Department of Immunology, Medical School, Shiraz University of Medical Sciences, Shiraz, 71345-1798, Iran.
Autoimmune Diseases Research Center, Shiraz University of Medical Sciences, Shiraz, 71345-1798, Iran.
Mol Biol Rep. 2021 Feb;48(2):1139-1150. doi: 10.1007/s11033-021-06154-x. Epub 2021 Jan 30.
FOXP3 X-linked gene has crucial roles in the development and function of regulatory T cells. We investigated the association of FOXP3 rs3761548, rs3761549 and rs2294021 single nucleotide polymorphisms (SNPs) with acute lymphoblastic leukemia (ALL) susceptibility and response to therapy. Genotyping was performed in 247 patients and 210 healthy subjects. We observed a higher frequency of rs3761548 A carriers and rs2294021 C carriers (p < 0.04) in male patients, and lower frequencies of rs3761548 AC genotype (p = 0.04) and rs2294021 CT genotype (p = 0.01) in female patients compared to controls. ACC (p = 0.04) and ATC haplotypes (p = 0.002) were associated with susceptibility to ALL. There was a significant correlation between the genotypes of rs3761548 and rs2294021 SNPs with event-free survival (EFS) and overall survival (OS). The rs3761548 A genotype in male patients was associated with increased risk of relapse (p < 0.0001), shorter EFS, increased death rate (p = 0.002) and shorter OS compared to C genotype (p = 0.001). Similar significant results were observed for the relation of rs2294021 C genotype with response to therapy in male patients. In females, patients with rs3761548 AC genotype had longer EFS (p = 0.02) and those with rs2294021 CT had longer EFS and OS (p < 0.005). According to haplotype analysis, patients carrying ACC or ATC haplotypes had the highest number of WBCs and shorter EFS or OS, and patients with CCT haplotype had the lowest number of WBCs and longer EFS or OS. These results provided evidence for the impact of these polymorphisms on susceptibility and response to therapy in children with ALL.

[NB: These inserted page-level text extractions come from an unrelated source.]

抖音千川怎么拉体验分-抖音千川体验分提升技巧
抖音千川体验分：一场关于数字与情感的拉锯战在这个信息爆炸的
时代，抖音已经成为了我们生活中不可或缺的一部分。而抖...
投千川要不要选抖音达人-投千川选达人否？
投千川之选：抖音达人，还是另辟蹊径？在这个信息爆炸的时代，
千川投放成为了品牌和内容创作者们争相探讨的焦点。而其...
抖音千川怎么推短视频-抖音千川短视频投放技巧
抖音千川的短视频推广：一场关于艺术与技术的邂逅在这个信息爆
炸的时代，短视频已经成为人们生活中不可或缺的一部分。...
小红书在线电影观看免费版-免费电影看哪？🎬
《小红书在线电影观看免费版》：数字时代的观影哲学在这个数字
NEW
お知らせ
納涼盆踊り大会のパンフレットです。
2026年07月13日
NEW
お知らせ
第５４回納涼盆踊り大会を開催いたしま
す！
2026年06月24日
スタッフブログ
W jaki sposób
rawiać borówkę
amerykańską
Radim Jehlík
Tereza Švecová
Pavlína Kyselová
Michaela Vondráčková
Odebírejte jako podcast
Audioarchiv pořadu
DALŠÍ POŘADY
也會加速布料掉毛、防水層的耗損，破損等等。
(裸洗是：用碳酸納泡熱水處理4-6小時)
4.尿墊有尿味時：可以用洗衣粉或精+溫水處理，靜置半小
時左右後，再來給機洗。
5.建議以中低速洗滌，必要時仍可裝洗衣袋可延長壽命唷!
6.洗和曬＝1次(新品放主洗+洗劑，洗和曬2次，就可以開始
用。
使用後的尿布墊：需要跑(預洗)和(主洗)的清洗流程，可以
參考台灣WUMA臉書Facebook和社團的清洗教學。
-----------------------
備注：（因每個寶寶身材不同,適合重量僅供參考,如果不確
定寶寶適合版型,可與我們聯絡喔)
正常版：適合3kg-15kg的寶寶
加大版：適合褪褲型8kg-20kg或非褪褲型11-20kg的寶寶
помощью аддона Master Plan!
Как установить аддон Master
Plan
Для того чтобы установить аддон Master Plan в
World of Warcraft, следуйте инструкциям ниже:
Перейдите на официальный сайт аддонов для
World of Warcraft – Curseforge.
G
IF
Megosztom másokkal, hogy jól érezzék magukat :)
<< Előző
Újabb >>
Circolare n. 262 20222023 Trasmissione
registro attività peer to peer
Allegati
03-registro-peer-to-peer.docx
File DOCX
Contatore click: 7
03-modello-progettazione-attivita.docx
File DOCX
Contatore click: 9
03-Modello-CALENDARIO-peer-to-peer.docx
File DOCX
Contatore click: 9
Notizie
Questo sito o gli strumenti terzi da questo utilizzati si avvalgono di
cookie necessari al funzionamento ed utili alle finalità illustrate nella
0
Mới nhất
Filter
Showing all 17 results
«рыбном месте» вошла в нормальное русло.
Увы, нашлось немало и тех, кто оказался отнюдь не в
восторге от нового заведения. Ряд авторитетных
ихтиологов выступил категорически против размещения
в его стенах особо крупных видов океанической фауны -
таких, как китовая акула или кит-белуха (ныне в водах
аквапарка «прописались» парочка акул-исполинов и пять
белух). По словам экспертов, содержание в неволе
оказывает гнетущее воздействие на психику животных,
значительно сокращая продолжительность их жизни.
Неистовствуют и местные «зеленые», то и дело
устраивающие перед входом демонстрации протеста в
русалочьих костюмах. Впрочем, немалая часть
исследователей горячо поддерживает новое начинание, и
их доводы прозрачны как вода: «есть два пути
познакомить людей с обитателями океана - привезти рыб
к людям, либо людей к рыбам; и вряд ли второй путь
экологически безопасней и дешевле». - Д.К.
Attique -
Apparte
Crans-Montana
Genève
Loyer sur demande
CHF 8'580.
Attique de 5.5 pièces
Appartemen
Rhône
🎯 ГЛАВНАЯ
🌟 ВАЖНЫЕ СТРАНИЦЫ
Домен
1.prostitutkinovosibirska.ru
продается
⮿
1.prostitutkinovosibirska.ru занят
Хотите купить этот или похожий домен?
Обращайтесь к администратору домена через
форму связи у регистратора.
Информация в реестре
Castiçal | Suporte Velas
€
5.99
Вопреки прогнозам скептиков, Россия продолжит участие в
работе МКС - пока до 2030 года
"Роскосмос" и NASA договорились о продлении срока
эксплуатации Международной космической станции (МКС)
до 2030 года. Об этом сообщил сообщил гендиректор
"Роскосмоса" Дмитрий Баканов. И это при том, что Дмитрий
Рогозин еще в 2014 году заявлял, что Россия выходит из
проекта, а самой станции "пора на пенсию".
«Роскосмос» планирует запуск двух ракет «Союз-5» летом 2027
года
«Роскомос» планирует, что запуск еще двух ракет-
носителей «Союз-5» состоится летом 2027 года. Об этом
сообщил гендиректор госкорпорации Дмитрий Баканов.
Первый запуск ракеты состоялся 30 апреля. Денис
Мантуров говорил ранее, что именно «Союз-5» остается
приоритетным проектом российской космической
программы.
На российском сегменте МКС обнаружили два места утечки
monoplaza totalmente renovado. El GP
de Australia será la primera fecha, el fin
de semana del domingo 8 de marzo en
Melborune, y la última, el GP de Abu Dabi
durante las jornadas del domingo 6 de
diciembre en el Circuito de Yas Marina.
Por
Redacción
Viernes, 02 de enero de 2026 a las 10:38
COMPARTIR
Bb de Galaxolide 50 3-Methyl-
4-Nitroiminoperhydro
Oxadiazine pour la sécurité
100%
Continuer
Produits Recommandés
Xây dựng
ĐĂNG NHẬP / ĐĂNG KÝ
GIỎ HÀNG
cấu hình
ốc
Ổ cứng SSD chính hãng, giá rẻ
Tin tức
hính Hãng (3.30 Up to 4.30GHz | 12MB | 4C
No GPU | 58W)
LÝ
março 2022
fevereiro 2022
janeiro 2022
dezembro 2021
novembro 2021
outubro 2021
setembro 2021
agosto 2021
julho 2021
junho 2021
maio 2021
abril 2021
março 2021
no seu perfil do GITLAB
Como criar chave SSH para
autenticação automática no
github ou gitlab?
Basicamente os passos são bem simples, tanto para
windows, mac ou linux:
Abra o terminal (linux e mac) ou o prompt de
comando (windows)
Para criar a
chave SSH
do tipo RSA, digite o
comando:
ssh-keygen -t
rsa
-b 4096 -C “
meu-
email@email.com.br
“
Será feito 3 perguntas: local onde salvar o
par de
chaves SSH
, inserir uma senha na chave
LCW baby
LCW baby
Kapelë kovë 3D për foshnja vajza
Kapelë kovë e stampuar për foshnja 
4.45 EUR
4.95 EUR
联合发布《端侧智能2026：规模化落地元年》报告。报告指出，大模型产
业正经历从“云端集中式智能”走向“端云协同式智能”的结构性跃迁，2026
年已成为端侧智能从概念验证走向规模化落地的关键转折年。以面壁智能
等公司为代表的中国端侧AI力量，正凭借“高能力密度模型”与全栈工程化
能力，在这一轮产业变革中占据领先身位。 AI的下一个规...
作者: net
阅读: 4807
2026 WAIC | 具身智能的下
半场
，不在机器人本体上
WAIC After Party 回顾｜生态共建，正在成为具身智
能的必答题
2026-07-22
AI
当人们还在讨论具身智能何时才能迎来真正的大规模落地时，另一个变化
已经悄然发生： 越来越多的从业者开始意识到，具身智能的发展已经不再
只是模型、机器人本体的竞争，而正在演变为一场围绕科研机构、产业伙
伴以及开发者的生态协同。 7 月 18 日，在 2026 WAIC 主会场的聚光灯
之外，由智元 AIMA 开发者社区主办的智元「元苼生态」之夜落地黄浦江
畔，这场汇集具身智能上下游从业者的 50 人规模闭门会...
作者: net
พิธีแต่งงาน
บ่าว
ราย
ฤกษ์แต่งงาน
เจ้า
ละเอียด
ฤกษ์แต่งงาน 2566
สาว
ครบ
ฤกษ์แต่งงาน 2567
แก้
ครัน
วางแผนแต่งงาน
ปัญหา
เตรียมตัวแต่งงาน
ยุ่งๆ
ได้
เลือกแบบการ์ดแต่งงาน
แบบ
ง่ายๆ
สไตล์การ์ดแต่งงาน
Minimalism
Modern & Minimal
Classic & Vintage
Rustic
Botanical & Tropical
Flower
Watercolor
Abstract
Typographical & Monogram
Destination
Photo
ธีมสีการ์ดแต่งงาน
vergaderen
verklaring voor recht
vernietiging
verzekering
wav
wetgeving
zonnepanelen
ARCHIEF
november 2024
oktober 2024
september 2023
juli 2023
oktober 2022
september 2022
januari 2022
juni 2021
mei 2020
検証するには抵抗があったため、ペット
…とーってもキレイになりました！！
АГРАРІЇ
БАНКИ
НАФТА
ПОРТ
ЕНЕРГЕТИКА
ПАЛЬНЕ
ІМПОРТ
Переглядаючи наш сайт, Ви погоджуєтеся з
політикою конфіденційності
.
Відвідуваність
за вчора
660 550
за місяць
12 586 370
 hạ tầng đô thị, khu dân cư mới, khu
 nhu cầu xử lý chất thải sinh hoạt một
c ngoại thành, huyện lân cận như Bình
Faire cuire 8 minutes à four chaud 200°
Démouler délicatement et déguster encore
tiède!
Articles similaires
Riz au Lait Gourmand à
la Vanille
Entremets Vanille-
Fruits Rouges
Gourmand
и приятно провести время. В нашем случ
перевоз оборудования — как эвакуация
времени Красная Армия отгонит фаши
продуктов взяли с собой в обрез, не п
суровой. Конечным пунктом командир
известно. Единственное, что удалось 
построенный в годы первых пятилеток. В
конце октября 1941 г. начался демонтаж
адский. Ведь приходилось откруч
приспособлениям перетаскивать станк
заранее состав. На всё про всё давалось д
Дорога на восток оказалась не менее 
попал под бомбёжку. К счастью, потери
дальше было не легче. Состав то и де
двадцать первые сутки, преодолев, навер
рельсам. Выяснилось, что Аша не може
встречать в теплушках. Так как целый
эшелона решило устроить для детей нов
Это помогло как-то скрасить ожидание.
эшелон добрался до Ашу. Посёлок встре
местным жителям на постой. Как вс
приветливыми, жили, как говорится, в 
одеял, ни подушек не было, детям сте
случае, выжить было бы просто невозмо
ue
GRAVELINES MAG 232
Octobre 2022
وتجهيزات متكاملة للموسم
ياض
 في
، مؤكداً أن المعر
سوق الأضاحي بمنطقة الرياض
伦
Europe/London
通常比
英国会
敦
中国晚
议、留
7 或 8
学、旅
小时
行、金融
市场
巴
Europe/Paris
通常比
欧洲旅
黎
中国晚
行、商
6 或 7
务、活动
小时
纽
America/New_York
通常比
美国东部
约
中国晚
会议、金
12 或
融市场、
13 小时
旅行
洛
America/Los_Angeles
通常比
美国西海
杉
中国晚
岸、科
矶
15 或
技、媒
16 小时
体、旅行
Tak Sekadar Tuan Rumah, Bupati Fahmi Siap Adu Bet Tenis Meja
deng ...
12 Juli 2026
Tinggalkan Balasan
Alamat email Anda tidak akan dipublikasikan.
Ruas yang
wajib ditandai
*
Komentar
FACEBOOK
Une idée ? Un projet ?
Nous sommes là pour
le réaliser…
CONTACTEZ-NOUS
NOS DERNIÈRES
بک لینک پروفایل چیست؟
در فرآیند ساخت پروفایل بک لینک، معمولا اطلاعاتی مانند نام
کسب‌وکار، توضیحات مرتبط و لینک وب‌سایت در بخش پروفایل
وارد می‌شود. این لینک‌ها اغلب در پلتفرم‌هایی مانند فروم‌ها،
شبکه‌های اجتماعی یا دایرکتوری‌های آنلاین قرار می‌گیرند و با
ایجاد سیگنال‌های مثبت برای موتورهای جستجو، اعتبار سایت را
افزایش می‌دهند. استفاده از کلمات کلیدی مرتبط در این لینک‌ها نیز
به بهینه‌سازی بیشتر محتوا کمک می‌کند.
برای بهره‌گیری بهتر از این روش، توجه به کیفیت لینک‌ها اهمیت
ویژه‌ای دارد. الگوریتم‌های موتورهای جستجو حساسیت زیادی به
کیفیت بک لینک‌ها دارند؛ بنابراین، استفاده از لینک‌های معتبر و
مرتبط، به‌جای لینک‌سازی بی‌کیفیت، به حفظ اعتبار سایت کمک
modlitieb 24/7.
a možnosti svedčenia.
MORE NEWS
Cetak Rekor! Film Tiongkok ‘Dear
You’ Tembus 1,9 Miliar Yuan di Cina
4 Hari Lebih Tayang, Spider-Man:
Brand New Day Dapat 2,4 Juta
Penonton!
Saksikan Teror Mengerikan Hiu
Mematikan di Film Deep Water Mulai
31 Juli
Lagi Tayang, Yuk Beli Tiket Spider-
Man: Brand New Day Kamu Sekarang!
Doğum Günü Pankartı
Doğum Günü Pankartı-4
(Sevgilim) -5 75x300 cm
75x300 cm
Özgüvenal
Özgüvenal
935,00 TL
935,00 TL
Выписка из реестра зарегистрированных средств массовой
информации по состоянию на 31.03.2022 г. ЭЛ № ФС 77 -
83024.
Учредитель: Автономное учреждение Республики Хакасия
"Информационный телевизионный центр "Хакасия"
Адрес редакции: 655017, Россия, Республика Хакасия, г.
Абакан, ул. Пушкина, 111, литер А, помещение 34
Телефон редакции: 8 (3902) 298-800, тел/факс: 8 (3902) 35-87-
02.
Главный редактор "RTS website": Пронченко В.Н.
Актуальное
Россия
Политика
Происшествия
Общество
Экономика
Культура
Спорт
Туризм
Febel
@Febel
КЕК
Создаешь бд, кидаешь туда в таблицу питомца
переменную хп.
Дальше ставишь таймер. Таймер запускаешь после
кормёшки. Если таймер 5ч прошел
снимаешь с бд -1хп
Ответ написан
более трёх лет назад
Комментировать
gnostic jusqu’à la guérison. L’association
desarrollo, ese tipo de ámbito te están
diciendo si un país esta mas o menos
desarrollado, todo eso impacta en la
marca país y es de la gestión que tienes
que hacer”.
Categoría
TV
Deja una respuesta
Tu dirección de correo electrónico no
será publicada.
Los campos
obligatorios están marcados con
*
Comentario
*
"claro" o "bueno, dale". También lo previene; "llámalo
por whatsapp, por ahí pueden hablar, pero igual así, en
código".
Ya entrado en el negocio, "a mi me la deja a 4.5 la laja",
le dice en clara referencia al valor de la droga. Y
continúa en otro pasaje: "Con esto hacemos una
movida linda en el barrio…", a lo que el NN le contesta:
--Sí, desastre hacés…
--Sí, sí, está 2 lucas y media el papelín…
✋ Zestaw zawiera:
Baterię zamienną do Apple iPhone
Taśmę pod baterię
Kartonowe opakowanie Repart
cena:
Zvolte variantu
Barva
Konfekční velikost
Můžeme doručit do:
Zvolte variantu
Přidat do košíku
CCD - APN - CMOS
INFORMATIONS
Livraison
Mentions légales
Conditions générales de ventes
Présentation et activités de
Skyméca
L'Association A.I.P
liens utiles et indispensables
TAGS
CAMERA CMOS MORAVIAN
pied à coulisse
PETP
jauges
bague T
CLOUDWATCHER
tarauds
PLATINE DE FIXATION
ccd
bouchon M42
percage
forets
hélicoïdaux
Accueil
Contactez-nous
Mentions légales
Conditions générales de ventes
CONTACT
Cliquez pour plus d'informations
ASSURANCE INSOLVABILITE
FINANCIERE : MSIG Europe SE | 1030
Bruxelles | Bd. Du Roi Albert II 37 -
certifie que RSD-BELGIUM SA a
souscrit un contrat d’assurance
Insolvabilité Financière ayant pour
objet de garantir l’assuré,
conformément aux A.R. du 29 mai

叉头框蛋白 P3 (FOXP3)X 连锁基因在调节性 T 细胞的发育和功能中具有关键作用。我们研究了 FOXP3 rs3761548、rs3761549 和 rs2294021 单核苷酸多态性 (SNP) 与急性淋巴细胞白血病 (ALL) 易感性和对治疗的反应之间的关系。对 247 例患者和 210 例健康对照进行了基因分型。我们观察到男性患者中 rs3761548A 携带者和 rs2294021C 携带者的频率较高(p < 0.04),女性患者中 rs3761548AC 基因型(p = 0.04)和 rs2294021CT 基因型(p = 0.01)的频率较低。ACC(p = 0.04)和 ATC 单倍型(p = 0.002)与 ALL 的易感性相关。rs3761548 和 rs2294021 SNP 基因型与无事件生存(EFS)和总生存(OS)显著相关。男性患者中 rs3761548A 基因型与复发风险增加相关(p < 0.0001),EFS 更短,死亡率增加(p = 0.002),OS 更短,与 C 基因型相比(p = 0.001)。在男性患者中,rs2294021C 基因型与治疗反应的关系也观察到了类似的显著结果。在女性中,rs3761548AC 基因型患者的 EFS 较长(p = 0.02),rs2294021CT 基因型患者的 EFS 和 OS 较长(p < 0.005)。根据单倍型分析,携带 ACC 或 ATC 单倍型的患者白细胞数最高,EFS 或 OS 较短,而携带 CCT 单倍型的患者白细胞数最低,EFS 或 OS 较长。这些结果为这些多态性对儿童 ALL 易感性和对治疗的反应的影响提供了证据。